À la question de savoir si la spéculation pourrait faire évoluer les pratiques des industriels, Benoît Nihant reste sceptique quant à un changement profond du modèle industriel. “La flambée des prix du cacao a provoqué une fièvre passagère, certains industriels ont effectivement tenté de s’approvisionner autrement, mais la situation semble déjà revenue à la normale.” Pour le responsable, le modèle artisanal de la maison Nihant ne représentera jamais une part significative de la production mondiale, mais il répond à une demande croissante pour des produits authentiques. “Les consommateurs posent aujourd’hui des questions plus pointues qu’il y a 10 ans, preuve d’une évolution des mentalités. Ce modèle, bien que minoritaire, est économiquement viable à condition de rester fidèle à ses principes.”

Le Japon, un marché stratégique

En termes de croissance, l’entreprise reste fidèle à sa philosophie initiale puisque celle-ci est volontairement mesurée, sans investisseurs externes, pour garder le contrôle sur les choix stratégiques.

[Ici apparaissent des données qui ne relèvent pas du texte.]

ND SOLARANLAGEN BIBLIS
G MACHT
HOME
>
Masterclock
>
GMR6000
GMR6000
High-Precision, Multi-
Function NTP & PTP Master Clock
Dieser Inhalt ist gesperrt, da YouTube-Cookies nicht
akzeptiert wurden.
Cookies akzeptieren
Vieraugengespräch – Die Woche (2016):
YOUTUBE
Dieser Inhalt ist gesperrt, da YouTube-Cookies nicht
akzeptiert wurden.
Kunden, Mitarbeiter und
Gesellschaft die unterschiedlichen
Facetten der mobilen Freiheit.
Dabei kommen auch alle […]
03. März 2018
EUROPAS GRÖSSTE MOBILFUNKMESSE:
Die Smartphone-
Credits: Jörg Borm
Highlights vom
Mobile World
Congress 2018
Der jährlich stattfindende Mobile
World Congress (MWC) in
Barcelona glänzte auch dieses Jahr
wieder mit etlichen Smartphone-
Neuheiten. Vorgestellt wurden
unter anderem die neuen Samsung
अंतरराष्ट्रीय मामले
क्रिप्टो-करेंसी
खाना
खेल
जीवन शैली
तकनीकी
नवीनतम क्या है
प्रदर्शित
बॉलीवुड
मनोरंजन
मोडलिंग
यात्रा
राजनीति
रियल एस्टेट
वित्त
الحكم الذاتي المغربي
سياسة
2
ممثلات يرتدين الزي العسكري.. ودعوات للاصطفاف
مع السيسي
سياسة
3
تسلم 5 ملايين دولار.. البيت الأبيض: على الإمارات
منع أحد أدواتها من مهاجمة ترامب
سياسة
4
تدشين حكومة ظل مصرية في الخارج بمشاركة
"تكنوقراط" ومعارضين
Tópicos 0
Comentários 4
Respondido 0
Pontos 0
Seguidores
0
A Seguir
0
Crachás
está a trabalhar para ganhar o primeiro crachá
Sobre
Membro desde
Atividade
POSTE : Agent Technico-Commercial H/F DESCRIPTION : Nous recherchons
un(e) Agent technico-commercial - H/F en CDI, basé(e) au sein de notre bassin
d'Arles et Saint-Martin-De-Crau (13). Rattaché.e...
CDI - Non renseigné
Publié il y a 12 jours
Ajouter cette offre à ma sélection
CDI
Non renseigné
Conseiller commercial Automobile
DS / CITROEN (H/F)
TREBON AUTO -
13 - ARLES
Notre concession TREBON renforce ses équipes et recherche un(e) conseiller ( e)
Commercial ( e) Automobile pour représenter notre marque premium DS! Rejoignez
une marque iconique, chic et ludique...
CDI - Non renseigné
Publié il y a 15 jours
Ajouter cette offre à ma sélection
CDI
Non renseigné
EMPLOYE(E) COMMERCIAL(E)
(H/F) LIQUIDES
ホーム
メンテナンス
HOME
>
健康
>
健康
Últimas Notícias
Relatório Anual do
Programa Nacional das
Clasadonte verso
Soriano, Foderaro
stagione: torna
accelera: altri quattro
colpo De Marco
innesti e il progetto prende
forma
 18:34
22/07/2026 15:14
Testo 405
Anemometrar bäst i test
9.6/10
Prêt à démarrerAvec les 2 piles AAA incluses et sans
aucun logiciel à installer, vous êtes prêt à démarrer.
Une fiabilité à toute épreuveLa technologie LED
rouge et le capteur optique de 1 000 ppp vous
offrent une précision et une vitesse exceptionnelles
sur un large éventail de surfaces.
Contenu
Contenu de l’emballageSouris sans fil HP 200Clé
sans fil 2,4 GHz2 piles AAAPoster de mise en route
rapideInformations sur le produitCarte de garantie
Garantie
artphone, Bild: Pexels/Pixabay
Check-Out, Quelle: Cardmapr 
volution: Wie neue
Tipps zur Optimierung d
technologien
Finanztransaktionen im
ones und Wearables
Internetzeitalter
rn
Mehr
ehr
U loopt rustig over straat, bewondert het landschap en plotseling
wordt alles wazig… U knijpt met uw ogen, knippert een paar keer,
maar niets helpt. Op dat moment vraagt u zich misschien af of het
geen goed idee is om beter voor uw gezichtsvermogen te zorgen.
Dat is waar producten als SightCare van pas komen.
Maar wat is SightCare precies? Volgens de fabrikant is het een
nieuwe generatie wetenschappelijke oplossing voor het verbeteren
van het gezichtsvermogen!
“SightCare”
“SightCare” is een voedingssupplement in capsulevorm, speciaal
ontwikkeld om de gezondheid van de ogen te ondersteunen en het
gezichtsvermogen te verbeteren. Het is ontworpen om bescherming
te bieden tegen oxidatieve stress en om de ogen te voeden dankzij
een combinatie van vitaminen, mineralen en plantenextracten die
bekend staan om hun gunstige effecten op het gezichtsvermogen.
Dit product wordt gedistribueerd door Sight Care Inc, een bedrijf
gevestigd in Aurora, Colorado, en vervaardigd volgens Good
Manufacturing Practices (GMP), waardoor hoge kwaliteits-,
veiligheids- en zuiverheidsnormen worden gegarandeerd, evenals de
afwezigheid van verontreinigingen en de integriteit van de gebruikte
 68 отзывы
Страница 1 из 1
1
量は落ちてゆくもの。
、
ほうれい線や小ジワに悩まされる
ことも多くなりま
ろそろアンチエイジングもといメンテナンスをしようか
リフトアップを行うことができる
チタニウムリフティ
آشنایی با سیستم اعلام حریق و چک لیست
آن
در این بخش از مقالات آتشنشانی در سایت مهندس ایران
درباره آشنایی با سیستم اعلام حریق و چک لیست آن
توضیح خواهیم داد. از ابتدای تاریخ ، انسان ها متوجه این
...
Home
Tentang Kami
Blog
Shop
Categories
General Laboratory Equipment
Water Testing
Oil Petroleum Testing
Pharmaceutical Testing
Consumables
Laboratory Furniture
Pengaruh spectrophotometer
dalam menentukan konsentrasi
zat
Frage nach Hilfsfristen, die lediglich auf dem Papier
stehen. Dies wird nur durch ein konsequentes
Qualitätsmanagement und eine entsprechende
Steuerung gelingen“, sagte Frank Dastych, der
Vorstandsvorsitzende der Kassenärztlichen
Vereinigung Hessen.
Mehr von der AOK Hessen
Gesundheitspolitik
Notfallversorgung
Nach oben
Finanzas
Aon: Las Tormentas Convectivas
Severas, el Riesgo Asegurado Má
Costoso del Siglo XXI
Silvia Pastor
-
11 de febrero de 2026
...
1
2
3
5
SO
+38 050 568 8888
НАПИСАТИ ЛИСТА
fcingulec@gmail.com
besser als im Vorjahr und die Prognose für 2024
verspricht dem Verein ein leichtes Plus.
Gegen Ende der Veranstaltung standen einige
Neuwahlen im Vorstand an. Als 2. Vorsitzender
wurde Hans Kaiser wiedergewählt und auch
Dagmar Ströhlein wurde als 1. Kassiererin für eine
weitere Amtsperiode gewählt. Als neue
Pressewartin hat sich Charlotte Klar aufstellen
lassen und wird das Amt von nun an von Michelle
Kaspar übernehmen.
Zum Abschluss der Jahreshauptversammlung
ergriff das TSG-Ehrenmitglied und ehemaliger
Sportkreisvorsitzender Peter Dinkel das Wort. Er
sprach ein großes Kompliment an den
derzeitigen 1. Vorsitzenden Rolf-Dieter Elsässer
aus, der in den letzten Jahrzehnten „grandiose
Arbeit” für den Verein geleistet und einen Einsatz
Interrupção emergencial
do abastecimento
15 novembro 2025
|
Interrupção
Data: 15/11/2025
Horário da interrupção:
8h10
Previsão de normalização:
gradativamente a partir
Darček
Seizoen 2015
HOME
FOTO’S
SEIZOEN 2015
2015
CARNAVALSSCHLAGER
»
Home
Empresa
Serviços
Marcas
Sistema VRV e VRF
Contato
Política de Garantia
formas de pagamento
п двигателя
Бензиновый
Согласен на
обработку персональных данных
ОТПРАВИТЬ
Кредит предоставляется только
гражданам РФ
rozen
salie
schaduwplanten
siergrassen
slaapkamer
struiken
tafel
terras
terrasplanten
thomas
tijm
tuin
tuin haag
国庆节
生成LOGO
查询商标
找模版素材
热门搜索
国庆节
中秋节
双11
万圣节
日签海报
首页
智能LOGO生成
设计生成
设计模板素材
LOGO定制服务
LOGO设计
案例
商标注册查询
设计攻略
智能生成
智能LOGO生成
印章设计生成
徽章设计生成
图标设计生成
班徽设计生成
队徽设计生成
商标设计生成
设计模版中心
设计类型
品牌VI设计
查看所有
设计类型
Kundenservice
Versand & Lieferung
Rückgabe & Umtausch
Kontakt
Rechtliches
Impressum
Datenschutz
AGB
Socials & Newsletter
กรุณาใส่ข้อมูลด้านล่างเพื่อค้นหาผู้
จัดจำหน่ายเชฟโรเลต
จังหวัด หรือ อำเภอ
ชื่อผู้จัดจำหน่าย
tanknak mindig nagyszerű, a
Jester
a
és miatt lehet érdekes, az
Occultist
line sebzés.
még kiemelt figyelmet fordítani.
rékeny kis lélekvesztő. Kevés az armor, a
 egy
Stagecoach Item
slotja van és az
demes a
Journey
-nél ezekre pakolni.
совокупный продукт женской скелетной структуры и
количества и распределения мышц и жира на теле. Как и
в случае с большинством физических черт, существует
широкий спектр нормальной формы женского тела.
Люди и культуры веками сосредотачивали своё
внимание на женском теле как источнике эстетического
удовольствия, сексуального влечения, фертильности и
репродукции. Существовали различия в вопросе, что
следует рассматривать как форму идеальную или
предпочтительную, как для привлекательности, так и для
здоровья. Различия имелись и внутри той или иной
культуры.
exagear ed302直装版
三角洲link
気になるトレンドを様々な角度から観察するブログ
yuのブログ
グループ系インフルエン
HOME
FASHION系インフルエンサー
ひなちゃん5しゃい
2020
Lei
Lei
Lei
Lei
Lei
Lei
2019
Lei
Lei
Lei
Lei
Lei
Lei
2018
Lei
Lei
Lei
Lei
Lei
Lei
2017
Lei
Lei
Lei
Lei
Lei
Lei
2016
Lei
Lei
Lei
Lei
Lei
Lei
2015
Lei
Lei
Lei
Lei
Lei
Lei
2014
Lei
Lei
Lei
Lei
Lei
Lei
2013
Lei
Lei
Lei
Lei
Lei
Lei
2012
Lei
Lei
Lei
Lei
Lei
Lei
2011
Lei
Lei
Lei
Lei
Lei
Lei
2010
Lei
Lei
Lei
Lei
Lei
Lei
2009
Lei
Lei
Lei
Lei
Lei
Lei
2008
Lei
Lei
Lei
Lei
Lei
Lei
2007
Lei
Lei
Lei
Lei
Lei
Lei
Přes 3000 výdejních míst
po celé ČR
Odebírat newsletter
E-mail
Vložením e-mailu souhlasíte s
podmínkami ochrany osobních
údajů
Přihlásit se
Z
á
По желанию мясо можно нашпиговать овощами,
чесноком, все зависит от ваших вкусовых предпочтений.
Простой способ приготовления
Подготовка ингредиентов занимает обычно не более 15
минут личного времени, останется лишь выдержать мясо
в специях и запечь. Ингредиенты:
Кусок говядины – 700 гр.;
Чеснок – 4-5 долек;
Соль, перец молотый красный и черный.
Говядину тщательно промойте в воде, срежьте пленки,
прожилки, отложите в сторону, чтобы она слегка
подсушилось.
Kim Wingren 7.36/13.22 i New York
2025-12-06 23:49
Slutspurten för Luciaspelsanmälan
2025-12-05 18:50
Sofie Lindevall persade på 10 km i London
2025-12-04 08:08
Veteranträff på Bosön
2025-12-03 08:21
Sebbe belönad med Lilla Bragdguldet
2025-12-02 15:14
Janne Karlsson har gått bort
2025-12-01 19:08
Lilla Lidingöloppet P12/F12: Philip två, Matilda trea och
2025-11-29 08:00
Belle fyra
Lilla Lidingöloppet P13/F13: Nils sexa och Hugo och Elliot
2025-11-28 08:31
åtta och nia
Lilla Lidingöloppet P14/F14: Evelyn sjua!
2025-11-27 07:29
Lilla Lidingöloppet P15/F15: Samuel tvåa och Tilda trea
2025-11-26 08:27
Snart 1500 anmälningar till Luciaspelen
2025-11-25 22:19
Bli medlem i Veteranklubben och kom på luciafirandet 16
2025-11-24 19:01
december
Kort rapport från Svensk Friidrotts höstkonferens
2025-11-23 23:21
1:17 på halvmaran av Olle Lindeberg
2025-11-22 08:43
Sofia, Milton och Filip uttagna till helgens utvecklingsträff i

L’expansion à l’international se fait dans des pays où le public montre un réel intérêt pour l’origine et la qualité du chocolat, comme le Japon où l’entreprise est active depuis quelques années. Bien que des contacts existent avec d’autres pays, la société refuse de compromettre ses principes pour croître plus vite : l’objectif reste une croissance qui respecte les valeurs de l’entreprise. “La mise en place d’un projet comme celui du Japon, cela prend des années avant que cela ne se concrétise. Et avant de commencer quoi que ce soit, on veut s’assurer que ce sera fait dans le respect de notre façon de fonctionner et que cela ne nous mène pas vers une augmentation de volume pour une diminution de qualité.”

Les boutiques en propre constituent le principal canal de diffusion. © PG


Si le Japon représente un marché en forte croissance, l’entreprise ne communique pas de chiffres précis. “Chaque boutique a sa propre dynamique, et les projections sont difficiles”, souligne le responsable. La maison Nihant y compte 37 pop-up stores qui ouvrent chaque année entre janvier et avril, période marquée par la Saint-Valentin (14 février) et le White Day (14 mars). “Ces événements génèrent un engouement exceptionnel, avec des files d’attente de plusieurs heures”, précise Benoît Nihant. En parallèle, deux boutiques permanentes ont été ouvertes à Tokyo (Ginza et Toranomon Hills), et deux autres sont prévues d’ici la fin de l’année.

Chez nous, le chocolatier a progressivement fait évoluer son business model. Au départ, ils vendaient via des épiceries fines, des magasins multimarques et collaboraient avec des restaurants gastronomiques. Aujourd’hui, seuls subsistent ces derniers partenariats, bien qu’ils restent marginaux. “Cela représente une toute partie de nos ventes”, assure Benoît Nihant. Ce modèle B to B a donc très vite évolué car il ne permettait pas de créer un lien direct avec les clients. La maison a alors ouvert une première boutique à Awans, près de Liège, d’abord deux jours par semaine, puis rapidement toute la semaine en raison du succès rencontré.

“Nous vendons un produit avec une haute valeur ajoutée, il est donc essentiel de pouvoir expliquer notre produit aux clients.”

Aujourd’hui, les boutiques en propre constituent le principal canal de distribution : les produits sont donc vendus exclusivement via cinq boutiques en Belgique, dont trois dans la région de Liège et deux à Bruxelles (Ixelles et Stockel). Les emplacements sont choisis pour leur proximité avec une clientèle locale, capable de revenir et d’apprécier la qualité du produit. Par exemple, les zones très touristiques sont évitées, car elles ne favorisent ni l’échange ni la fidélisation. “Nous vendons un produit avec une haute valeur ajoutée, il est donc essentiel de pouvoir expliquer notre produit aux clients, note Benoît Nihant. On sait que dans des zones très touristiques, les clients sont de passage et n’ont pas forcément l’envie ni le besoin d’avoir une explication. Ils vont plutôt privilégier l’emballage, le rapport qualité-prix ou le prix tout court d’ailleurs.”

Pour le moment, aucune autre boutique n’est prévue à court terme en Belgique. “L’agrandissement de l’atelier en Belgique et l’optimisation des flux de production ont mobilisé beaucoup d’énergie récemment”, précise encore le chocolatier.